Japanese cinematographer (1908–1999)

Kazuo Miyagawa (宮川 一夫, Miyagawa Kazuo) was a Japanese cinematographer. He worked with some of the most prominent directors of Japanese cinema during the 1950s and '60s, notably Akira Kurosawa, Kenji Mizoguchi, Kon Ichikawa and Yasujirō Ozu. He won three Japan Academy Film Prizes for his work. The Museum of Modern Art called him "most influential cinematographer of postwar Japanese cinema."

==Career==
Born in Kyoto, Miyagawa was taken with sumi-e Chinese ink painting from the age of eleven and began to sell his work as an illustrator while a teenager. He became interested in the cinema during the 1920s, particularly admiring the German Expressionist silents. He joined the Nikkatsu film company in 1926 after graduating from Kyoto Commercial School. He began as a laboratory technician before becoming an assistant cameraman. Miyagawa cited the cinematography of Eiji Tsuburaya, Hiromitsu Karasawa and Kenzo Sakai as an influence on his career.

Miyagawa is best known for his tracking shots, particularly those in Rashomon (1950), the first of his collaborations with filmmaker Akira Kurosawa. Other films with Kurosawa include Yojimbo (1961) and initial preparations for Kagemusha (1980). He also worked on multiple films directed by Kenji Mizoguchi, including Ugetsu (1953). Still, only on a single Yasujirō Ozu production, Floating Weeds (1959). He oversaw 164 cameramen for Kon Ichikawa's Tokyo Olympiad (1965), a documentary which necessitated the development of new exposure meters and viewfinders. Earlier, he had worked with Ichikawa on the drama films, Enjō ("The Temple of the Golden Pavilion", 1958), Odd Obsession (aka, The Key, 1959) and The Broken Commandment (1962).

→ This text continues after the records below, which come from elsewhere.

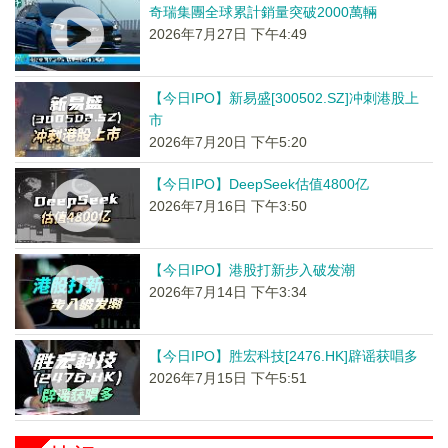
奇瑞集團全球累計銷量突破2000萬輛
2026年7月27日 下午4:49
【今日IPO】新易盛[300502.SZ]冲刺港股上
市
2026年7月20日 下午5:20
【今日IPO】DeepSeek估值4800亿
2026年7月16日 下午3:50
【今日IPO】港股打新步入破发潮
2026年7月14日 下午3:34
【今日IPO】胜宏科技[2476.HK]辟谣获唱多
2026年7月15日 下午5:51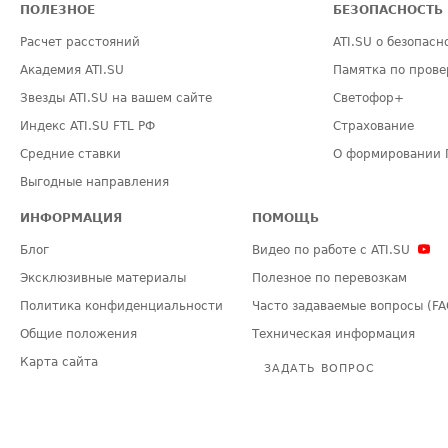
ПОЛЕЗНОЕ
БЕЗОПАСНОСТЬ
Расчет расстояний
ATI.SU о безопасн
Академия ATI.SU
Памятка по прове
Звезды ATI.SU на вашем сайте
Светофор+
Индекс ATI.SU FTL РФ
Страхование
Средние ставки
О формировании 
Выгодные направления
ИНФОРМАЦИЯ
ПОМОЩЬ
Блог
Видео по работе с ATI.SU
Эксклюзивные материалы
Полезное по перевозкам
Политика конфиденциальности
Часто задаваемые вопросы (FA
Общие положения
Техническая информация
Карта сайта
ЗАДАТЬ ВОПРОС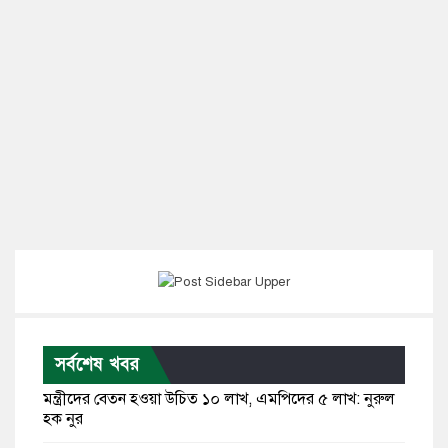
সর্বশেষ খবর
মন্ত্রীদের বেতন হওয়া উচিত ১০ লাখ, এমপিদের ৫ লাখ: নুরুল
হক নুর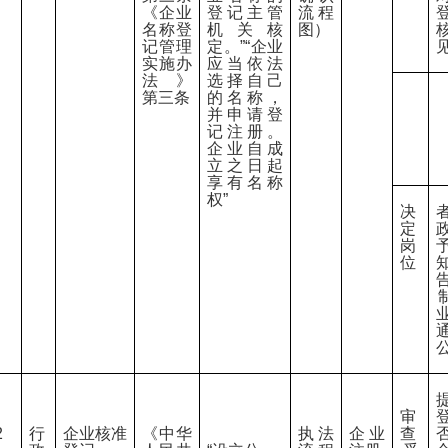
《企业
登记主管
流程
名称登
机关核
图）
记管理
定。”“企业
实施办
应当依法
法》
选择自己
第三条
的名称，
并申请登
记注册。
企业自成
立之日起
享有名称
权”
决
定
岗
位
审
2
行
企业核准
《中华
执法
企业
查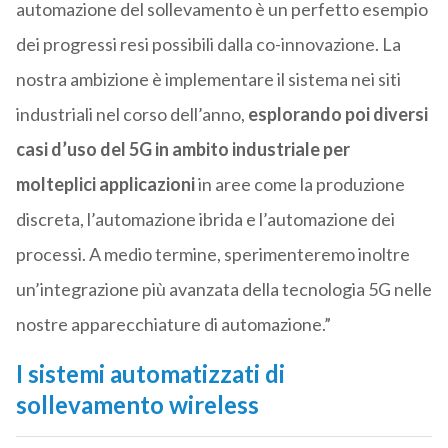
automazione del sollevamento è un perfetto esempio
dei progressi resi possibili dalla co-innovazione. La
nostra ambizione è implementare il sistema nei siti
industriali nel corso dell’anno,
esplorando poi diversi
casi d’uso del 5G in ambito industriale per
molteplici applicazioni
in aree come la produzione
discreta, l’automazione ibrida e l’automazione dei
processi. A medio termine, sperimenteremo inoltre
un’integrazione più avanzata della tecnologia 5G nelle
nostre apparecchiature di automazione.”
I sistemi automatizzati di
sollevamento wireless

Miyagawa worked with Masahiro Shinoda in the 1980s, and at the end of his life was supervising the director's Owls' Castle ("Fukuro no Shiro"/"Castle of Owls", 1999).

Miyagawa is considered the inventor of the cinematographic technique known as bleach bypass, for Ichikawa's film Her Brother (1960).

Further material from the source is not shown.